Starting Monday, the Miami Dolphins will be heading in a new direction. Anything on or off the field that is not conducive to that direction will be changed. Anyone employed by the Miami Dolphins, even in a business role, should be concerned about their jobs.


Again, this is the consequence when a team fails as badly as this one did.


Quite frankly, making coaching and front office changes will be the easy part relatively speaking. The harder work will come in rebuilding the roster.


Offensively, the Dolphins have just seven players that are legitimate keepers, no questions asked: John Beck, Lorenzo Booker, Ronnie Brown, Vernon Carey, Ted Ginn Jr., Reagan Mauia, and Samson Satele.


Defensively, they have just four: Channing Crowder, Vonnie Holliday, Joey Porter, and Jason Taylor. Add Zach Thomas to the list if he agrees to restructure his contract to cover the team in the event that his health fails to permit him to compete.

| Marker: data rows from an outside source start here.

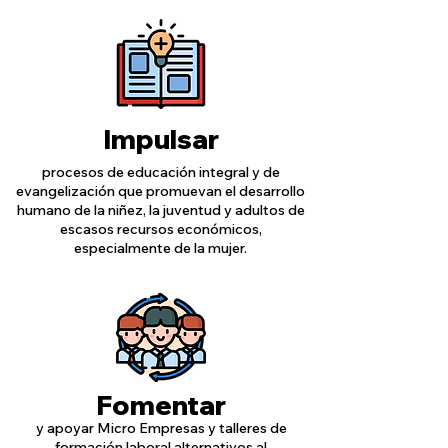
Impulsar
procesos de educación integral y de
evangelización que promuevan el desarrollo
humano de la niñez, la juventud y adultos de
escasos recursos económicos,
especialmente de la mujer.
Fomentar
y apoyar Micro Empresas y talleres de
formación laboral alternativos al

Including kicker Jay Feely and assuming the team re-signs Rex Hadnot, the Dolphins have roughly 25% of the 2008 roster set.


But even this is a diluted number because the Dolphins don’t know who their QB will be next year, Brown is coming off of a serious knee injury, Thomas has a lingering concussion issue, and five of the aforementioned players are rookies.


Rebuilding really is an oversell. Parcells and the Dolphins are essentially starting from scratch.


No pretenses, no illusions, no false promises. Perhaps this is what’s been needed all along.